Exactly as they appear, output all of the records. Skip any images.

SOURCE DATA:

>>>

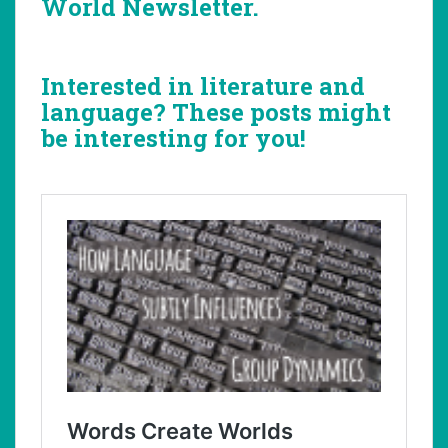
World Newsletter.
Interested in literature and
language? These posts might
be interesting for you!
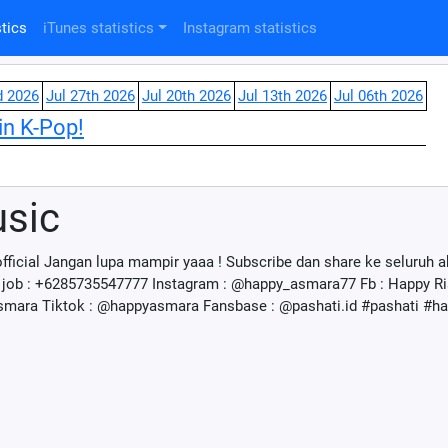
tics
iTunes statistics
Instagram statistics
d 2026
Jul 27th 2026
Jul 20th 2026
Jul 13th 2026
Jul 06th 2026
in K-Pop!
sic
fficial Jangan lupa mampir yaaa ! Subscribe dan share ke seluruh
ob : +6285735547777 Instagram : @happy_asmara77 Fb : Happy R
Asmara Tiktok : @happyasmara Fansbase : @pashati.id #pashati #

<<<

OUTPUT FOR THIS EXERCISE:
World Newsletter.
Interested in literature and
language? These posts might
be interesting for you!
tics
iTunes statistics
Instagram statistics
d 2026
Jul 27th 2026
Jul 20th 2026
Jul 13th 2026
Jul 06th 2026
in K-Pop!
sic
fficial Jangan lupa mampir yaaa ! Subscribe dan share ke seluruh
ob : +6285735547777 Instagram : @happy_asmara77 Fb : Happy R
Asmara Tiktok : @happyasmara Fansbase : @pashati.id #pashati #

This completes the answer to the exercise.